The urban heat island effect
TALLAHASSEE, Fla. (WCTV) — There’s a weather term some may not be too familiar with: the Urban Heat Island effect. No, it’s not really an island. The term also doesn’t refer to a hot new nightclub coming to town (though not a bad name).
The urban heat island is an urbanized area with higher temperatures than the outer areas, according to the US Environmental Protection Agency. In other words, the city is usually a bit hotter than the suburbs or the rural area.
Rrecent analysis of Climate Central showed how the change in temperature can vary between a city and the outskirts of the city. Using research published in 2020Climate Central “created an index to evaluate the intensity of urban heat islands.”
They analyzed 159 cities in the US by determining what kind of land cover there was in each city, such as paved roads and green space such as trees and grass, and how much of that city each covered. Plants and trees can help cool the air because the leaves absorb some of the heat from the air, causing water to evaporate from the leaves (a cooling process).

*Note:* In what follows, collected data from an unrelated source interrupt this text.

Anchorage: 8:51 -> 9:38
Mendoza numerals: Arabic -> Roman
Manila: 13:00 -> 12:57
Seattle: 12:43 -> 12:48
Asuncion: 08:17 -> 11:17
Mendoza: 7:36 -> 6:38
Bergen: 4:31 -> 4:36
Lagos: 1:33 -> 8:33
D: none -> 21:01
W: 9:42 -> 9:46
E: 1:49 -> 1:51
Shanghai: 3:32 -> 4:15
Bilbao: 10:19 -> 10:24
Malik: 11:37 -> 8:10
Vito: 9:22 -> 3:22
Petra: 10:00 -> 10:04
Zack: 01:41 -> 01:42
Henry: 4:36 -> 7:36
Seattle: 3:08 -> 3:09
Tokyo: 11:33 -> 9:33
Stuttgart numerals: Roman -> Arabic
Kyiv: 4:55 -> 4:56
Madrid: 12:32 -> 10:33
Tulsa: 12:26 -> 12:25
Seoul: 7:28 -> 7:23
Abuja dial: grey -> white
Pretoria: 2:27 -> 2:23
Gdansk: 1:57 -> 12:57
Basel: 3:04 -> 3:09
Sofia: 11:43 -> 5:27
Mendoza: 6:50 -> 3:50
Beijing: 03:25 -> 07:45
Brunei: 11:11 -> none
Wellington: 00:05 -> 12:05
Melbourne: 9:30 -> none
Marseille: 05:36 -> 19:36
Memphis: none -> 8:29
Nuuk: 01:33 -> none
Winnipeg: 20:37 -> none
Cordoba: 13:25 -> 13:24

They also took into account building height, which can affect how air moves through a city and how heat is dissipated, as well as population density. For example, a higher density of people usually means more use of air conditioning units that can add more heat to the outside air.
Other factors were reflection of light versus dark colored surfaces (albedo), and average width of the streets.
Analysis of Climate Central Central found that average temperatures between cities and their less developed environments ranged from 5 to 9 degrees Fahrenheit. The city at the top of the list was New Orleans, La. rated at 8.94 degrees with albedore reflectivity and coverage of impervious surfaces (e.g., roads, buildings, concrete, etc.) as the critical factors. Locations such as Miami and Chicago were tied at 7.24 degrees, with building height being one of the factors.
Tallahassee did not fall into the top 20 and had an average temperature index score of 5.8 degrees.
A warming world due to man-made carbon emissions would make the urban heat island worse. For instance, one study found that urban sprawl, on top of climate change, would increase the average city temperature in summer by 0.5 to 0.7 degrees Celsius and could rise to 3 degrees in some locations.
According to Climate Central, the additional heating would lead to a greater demand for air conditioning and therefore electricity. The extra energy consumption would not only put pressure on lower-income families, but also contribute to adding more carbon into the atmosphere and contribute to the global warming problem.
Long-term solutions to reduce heat in cities include planting more trees. Climate Central also said that adding vegetation to roofs, or what are termed as green roofs, gives more shade and lower temperatures on the roof. Adding reflective materials to roofs would also help.
The city of Tallahassee does offer incentives to better deal with the heat on roofs, according to the EPA. Installing a reflective metal or shingle “cool roofs” to reduce energy consumption in the summer months would qualify for a loan through the city, among other improvements.
As climate change and urban sprawl threaten to exacerbate urban heat, there are ways to limit how hot it can get.